With the American Society on Aging’s (ASA) annual conference on Aging in America (AiA18) going full-force last week in San Francisco, the myriad ways technology helps people age in place were once again top of mind.
From the new age of caregiving to the “silver tsunami,” wherein people aged 65+ will comprise one-fifth of the U.S. population by 2050, there was no lack of compelling trends to discuss at this year’s gathering. Experts dove into hot topics surrounding at-home aging, ranging from medical care to connecting far-flung families and providing companionship to help older, housebound people fight the “epidemic of loneliness.”

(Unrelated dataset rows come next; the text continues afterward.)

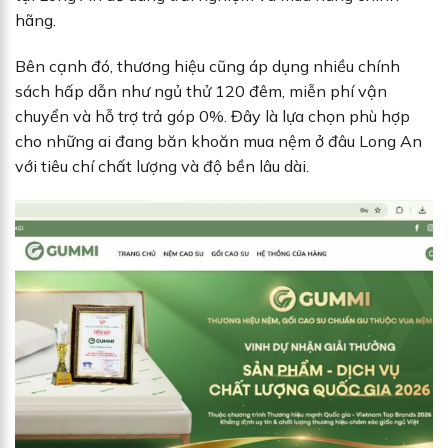
hãng.
Bên cạnh đó, thương hiệu cũng áp dụng nhiều chính
sách hấp dẫn như ngủ thử 120 đêm, miễn phí vận
chuyển và hỗ trợ trả góp 0%. Đây là lựa chọn phù hợp
cho những ai đang băn khoăn mua nệm ở đâu Long An
với tiêu chí chất lượng và độ bền lâu dài.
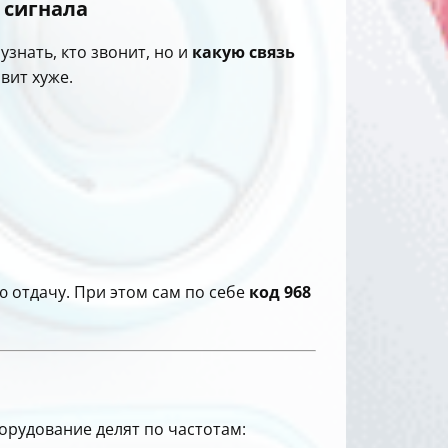
 сигнала
узнать, кто звонит, но и
какую связь
вит хуже.
 отдачу. При этом сам по себе
код 968
орудование делят по частотам:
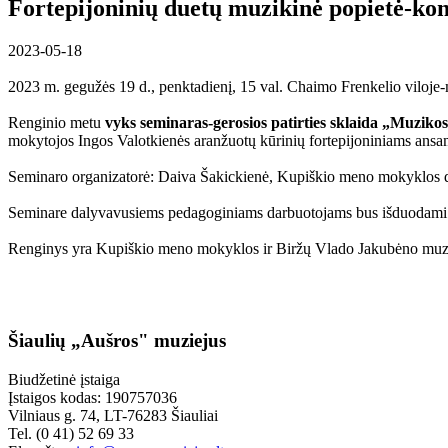
Fortepijoninių duetų muzikinė popietė-kon
2023-05-18
2023 m. gegužės 19 d., penktadienį, 15 val. Chaimo Frenkelio viloje-
Renginio metu
vyks seminaras-gerosios patirties sklaida „Muziko
mokytojos Ingos Valotkienės aranžuotų kūrinių fortepijoniniams ansamb
Seminaro organizatorė: Daiva Šakickienė, Kupiškio meno mokyklos d
Seminare dalyvavusiems pedagoginiams darbuotojams bus išduodami p
Renginys yra Kupiškio meno mokyklos ir Biržų Vlado Jakubėno muzik
Šiaulių „Aušros" muziejus
Biudžetinė įstaiga
Įstaigos kodas: 190757036
Vilniaus g. 74, LT-76283 Šiauliai
Tel. (0 41) 52 69 33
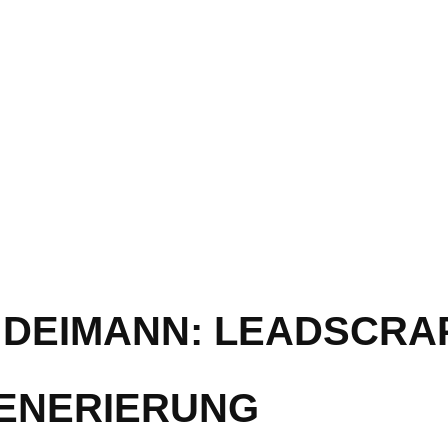
K DEIMANN: LEADSCRA
GENERIERUNG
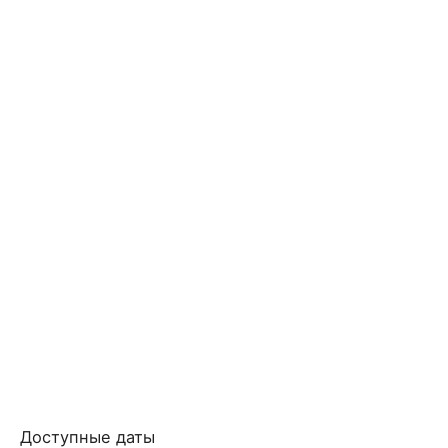
Доступные даты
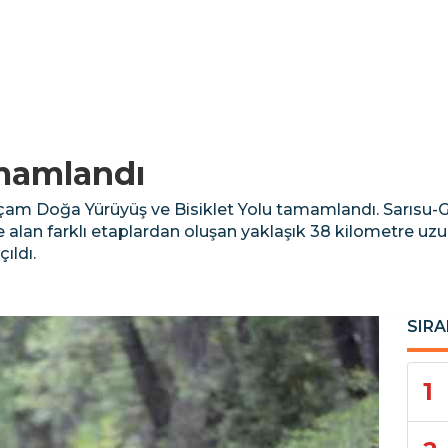
amamlandı
lçam Doğa Yürüyüş ve Bisiklet Yolu tamamlandı. Sarısu-
alan farklı etaplardan oluşan yaklaşık 38 kilometre uzu
ıldı.
SIRA
1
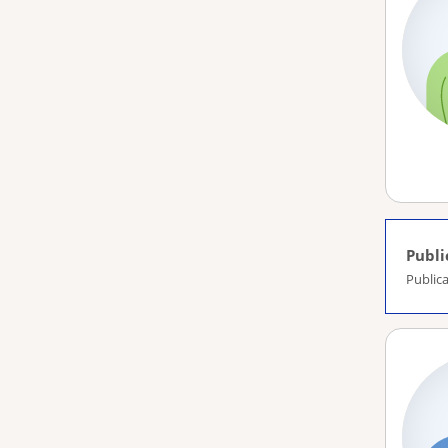
Publi
Publica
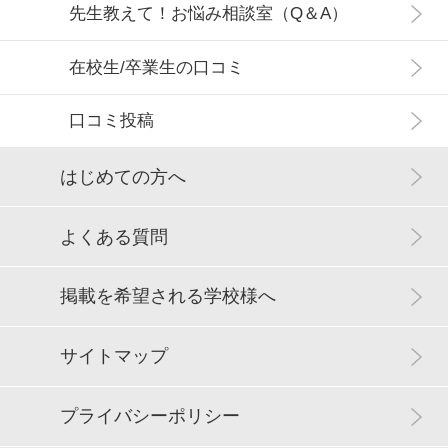
先生教えて！お悩み相談室（Q＆A）
在校生/卒業生の口コミ
口コミ投稿
はじめての方へ
よくある質問
掲載を希望される学校様へ
サイトマップ
プライバシーポリシー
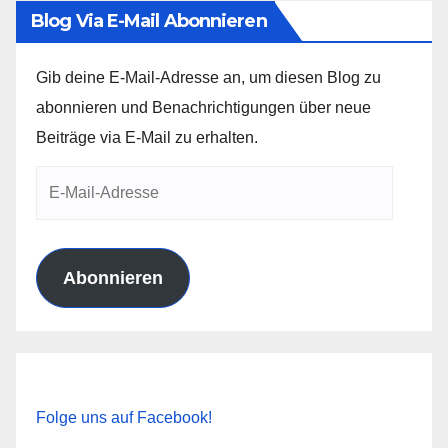
Blog Via E-Mail Abonnieren
Gib deine E-Mail-Adresse an, um diesen Blog zu
abonnieren und Benachrichtigungen über neue
Beiträge via E-Mail zu erhalten.
E-
Mail-
Adresse
Abonnieren
Folge uns auf Facebook!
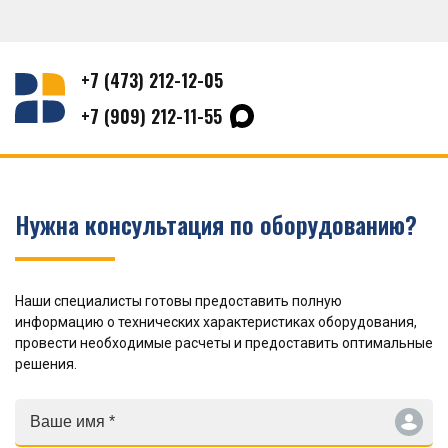
+7 (473) 212-12-05
+7 (909) 212-11-55
Нужна консультация по оборудованию?
Наши специалисты готовы предоставить полную
информацию о технических характеристиках оборудования,
провести необходимые расчеты и предоставить оптимальные
решения.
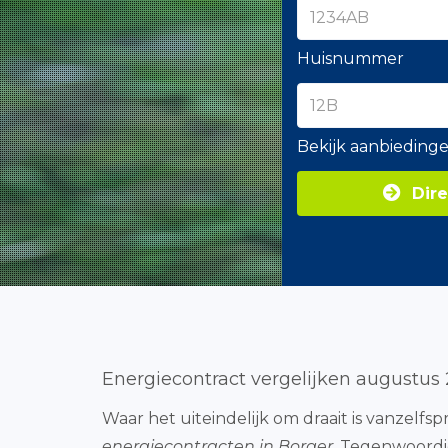
Huisnummer
Bekijk aanbieding
Dire
Energiecontract vergelijken augustus
Waar het uiteindelijk om draait is vanzelf
energiecontracten in Borger
. Tegenwoordig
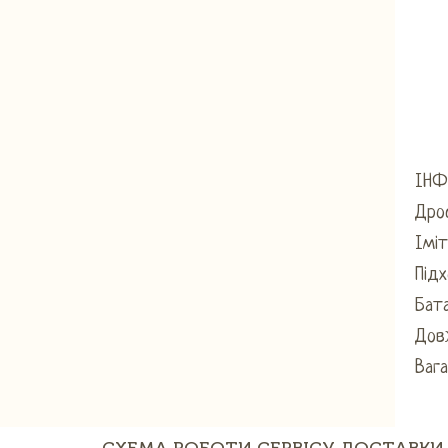
ІНФ
Дро
Імі
Під
Бата
Дов
Вага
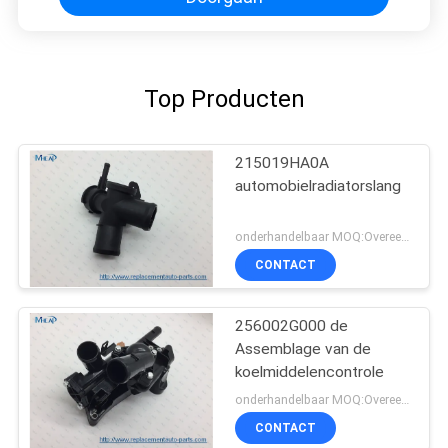
Top Producten
215019HA0A
automobielradiatorslang
onderhandelbaar MOQ:Overeen te komen
CONTACT
256002G000 de
Assemblage van de
koelmiddelencontrole
onderhandelbaar MOQ:Overeen te komen
CONTACT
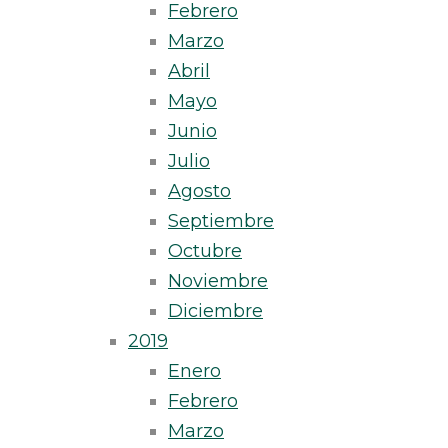
Febrero
Marzo
Abril
Mayo
Junio
Julio
Agosto
Septiembre
Octubre
Noviembre
Diciembre
2019
Enero
Febrero
Marzo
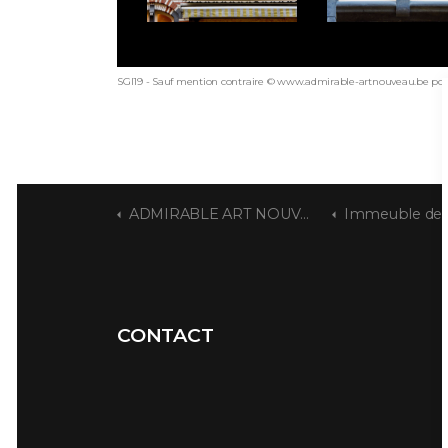
SGI19 - Sauf mention contraire © www.admirable-artnouveau.be pour
ADMIRABLE ART NOUVEAU
Immeuble de rapp
CONTACT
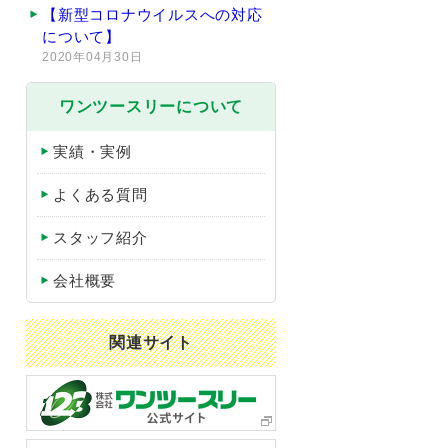
【新型コロナウイルスへの対応
について】
2020年04月30日
ワンツースリーについて
実績・実例
よくある質問
スタッフ紹介
会社概要
関連サイト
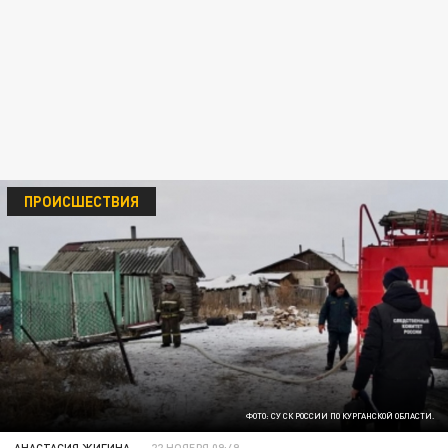
ПРОИСШЕСТВИЯ
ФОТО: СУ СК РОССИИ ПО КУРГАНСКОЙ ОБЛАСТИ.
АНАСТАСИЯ ЖИГИНА
22 НОЯБРЯ 09:49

Once again, innovation was at the forefront of the discussion - confirming that just as technology helps to address the process of aging, it also is doing something else: prolonging our health and well being into the triple digits.
Extending Careers, Expanding the Labor Market
The phenomenon of aging brings along with it a host of challenges – and opportunities. As the labor market is forever being transformed by remote work, the statistics reveal that experienced professionals entering the later stages of life are some of the most eager adapters. According to a recent study by GlobalWorkplaceAnalytics.com, the average age of remote workers skews older (46), and they tend to be more educated (at least a bachelor’s degree) and often earn higher median salaries as compared to in-office employees.
This shift, as Further’s founding editor Brian Clark notes, is “basically eliminating the original ageist motivation for the concept of retirement -- moving out the old to make room for the young.” He goes on to cite the source of this positive spin on workplace evolution delivered in a recent report by the management consulting firm Bain & Co. entitled, “Labor 2030: The Collision of Demographics, Automation and Inequality”:
“The main reason for the good news, according to the Bain experts, is that the abundance of labor seen since the 1970s — due to Boomers and women entering the workforce — is winding down. Bain foresees labor-force growth in the U.S. slowing to 0.4 percent a year in the 2020s. With workers in shorter supply, the Bain analysts say, employers will be eager to hang on to the ones they have and entice applicants, including older ones, to join them.”
Furthermore, the report shows that for older, wiser and more seasoned professionals, automation will actually create more opportunities for jobs that require experienced people to take the helm.
Telepresence technology and remote work opens up the opportunity for older people to put off – or perhaps even skip – retirement to continue to be a vital part of the workforce.
This isn’t necessarily a luxury, either. As AARP Foundation President Lisa Marsh Ryerson noted in her AiA18 address, “Ending Senior Poverty: Why We Can’t Wait,” in the U.S. there are 13.2 million working, older adults on the brink of poverty. She urges us to “treat senior poverty as a societal illness, rooted in discrimination and spread by indifference.”
The cure is, in part, making work more available and accessible to older individuals.
Andrew Schwedel, a partner in Bain & Co.’s New York office and head of the firm’s Macro Trends Group, which published the Labor 2030 study, predicts that although ageism in the workplace won’t fully go away, it will transform. “You may not see employers offering older workers traditional employment. We’ll be seeing the rise of more part-timers and independent contractors.”
This is a boon to Americans ages 60+, especially since only about the top 20 percent of older households likely have enough savings for a more traditional retirement, according to Bain. The Schwartz Center for Economic Policy Analysis’ ReLab has an even more dire, recent prediction, saying that 40 percent of older workers and their spouses will be “downwardly mobile” in retirement.
In terms of helping mitigate the disastrous outlook for older Americans and also take advantage of the opportunities afforded by today’s virtual workforce, telepresence technology helps pave the way. The golden years might not be what they once were, but there’s still plenty of promise left -- and a bright future for senior employment.